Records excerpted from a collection
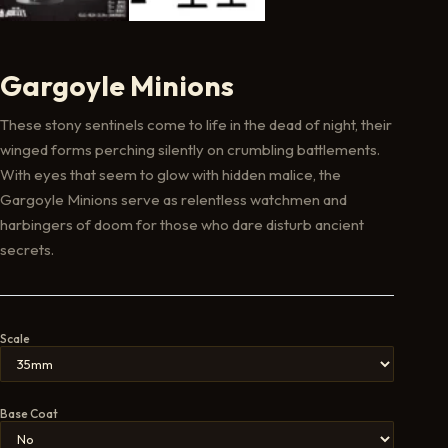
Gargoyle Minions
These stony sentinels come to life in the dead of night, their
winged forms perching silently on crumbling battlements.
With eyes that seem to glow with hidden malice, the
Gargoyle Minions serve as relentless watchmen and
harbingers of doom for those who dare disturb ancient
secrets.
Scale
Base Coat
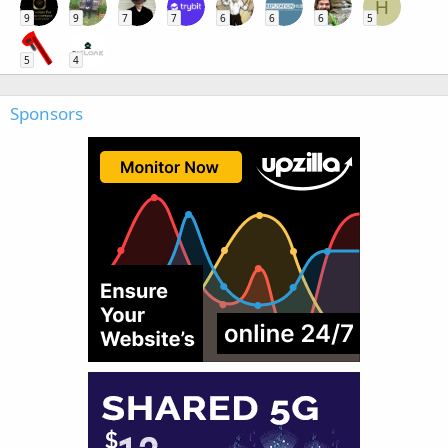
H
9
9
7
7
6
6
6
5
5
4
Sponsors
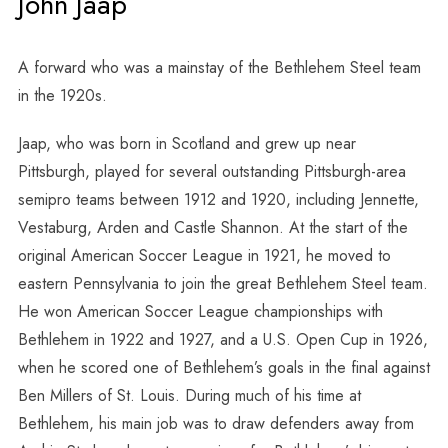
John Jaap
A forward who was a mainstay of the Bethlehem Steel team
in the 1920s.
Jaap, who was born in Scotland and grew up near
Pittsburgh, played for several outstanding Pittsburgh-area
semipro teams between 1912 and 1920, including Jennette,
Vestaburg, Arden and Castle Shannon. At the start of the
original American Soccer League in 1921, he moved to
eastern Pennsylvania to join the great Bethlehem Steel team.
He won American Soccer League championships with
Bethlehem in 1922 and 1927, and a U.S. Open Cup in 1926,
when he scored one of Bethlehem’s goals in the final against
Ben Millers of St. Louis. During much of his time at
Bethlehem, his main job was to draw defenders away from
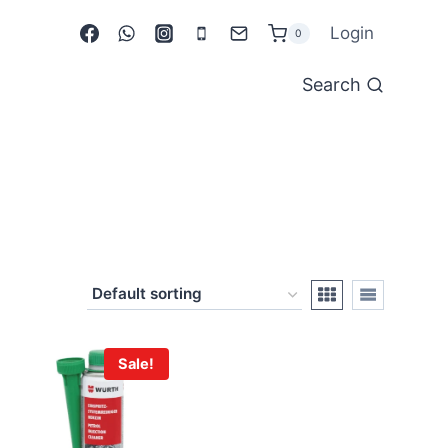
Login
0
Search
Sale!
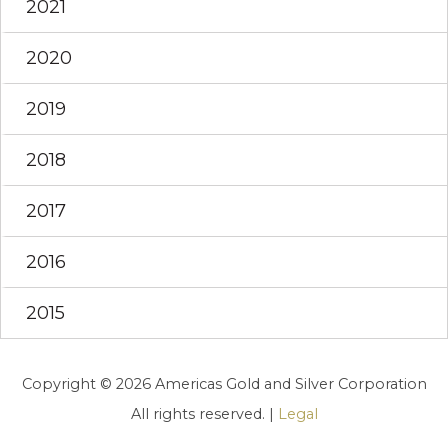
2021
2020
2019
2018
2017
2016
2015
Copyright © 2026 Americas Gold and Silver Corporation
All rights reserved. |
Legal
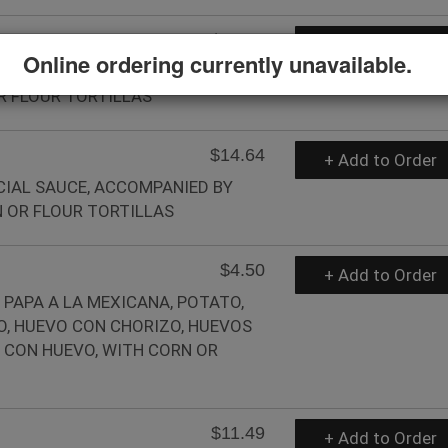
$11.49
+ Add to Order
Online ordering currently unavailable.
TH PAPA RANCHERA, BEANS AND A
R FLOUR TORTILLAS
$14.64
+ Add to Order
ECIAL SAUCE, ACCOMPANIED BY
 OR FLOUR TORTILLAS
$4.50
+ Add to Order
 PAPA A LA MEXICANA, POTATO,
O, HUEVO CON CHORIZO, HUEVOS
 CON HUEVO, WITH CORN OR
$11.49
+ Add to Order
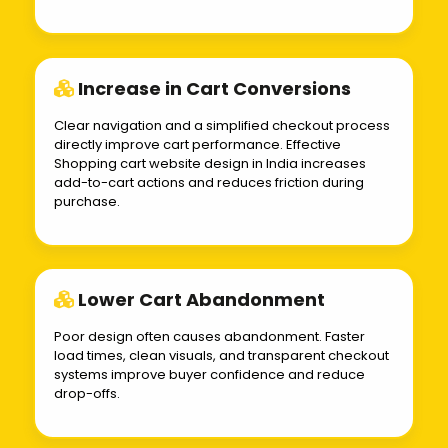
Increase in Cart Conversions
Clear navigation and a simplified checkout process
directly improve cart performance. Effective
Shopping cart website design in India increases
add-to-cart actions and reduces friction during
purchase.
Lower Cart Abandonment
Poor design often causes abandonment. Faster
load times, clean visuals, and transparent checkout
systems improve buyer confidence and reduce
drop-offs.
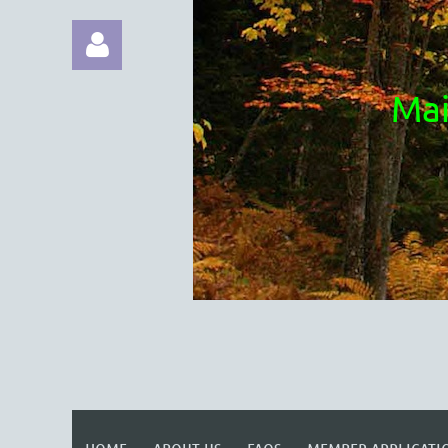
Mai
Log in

Exercise directions: Set down all records verbatim, omitting images.

Answer:
Gargoyle Minions
These stony sentinels come to life in the dead of night, their
winged forms perching silently on crumbling battlements.
With eyes that seem to glow with hidden malice, the
Gargoyle Minions serve as relentless watchmen and
harbingers of doom for those who dare disturb ancient
secrets.
Scale
Base Coat
H
9
9
7
7
6
6
6
5
5
4
Sponsors
John Jaap
A forward who was a mainstay of the Bethlehem Steel team
in the 1920s.
Jaap, who was born in Scotland and grew up near
Pittsburgh, played for several outstanding Pittsburgh-area
semipro teams between 1912 and 1920, including Jennette,
Vestaburg, Arden and Castle Shannon. At the start of the
original American Soccer League in 1921, he moved to
eastern Pennsylvania to join the great Bethlehem Steel team.
He won American Soccer League championships with
Bethlehem in 1922 and 1927, and a U.S. Open Cup in 1926,
when he scored one of Bethlehem’s goals in the final against
Ben Millers of St. Louis. During much of his time at
Bethlehem, his main job was to draw defenders away from
Login
0
Search
Sale!
2021
2020
2019
2018
2017
2016
2015
Copyright © 2026 Americas Gold and Silver Corporation
All rights reserved. |
Legal
$11.49
+ Add to Order
Online ordering currently unavailable.
TH PAPA RANCHERA, BEANS AND A
R FLOUR TORTILLAS
$14.64
+ Add to Order
ECIAL SAUCE, ACCOMPANIED BY
 OR FLOUR TORTILLAS
$4.50
+ Add to Order
 PAPA A LA MEXICANA, POTATO,
O, HUEVO CON CHORIZO, HUEVOS
 CON HUEVO, WITH CORN OR
$11.49
+ Add to Order
Increase in Cart Conversions
Clear navigation and a simplified checkout process
directly improve cart performance. Effective
Shopping cart website design in India increases
add-to-cart actions and reduces friction during
purchase.
Lower Cart Abandonment
Poor design often causes abandonment. Faster
load times, clean visuals, and transparent checkout
systems improve buyer confidence and reduce
drop-offs.
Mai
Log in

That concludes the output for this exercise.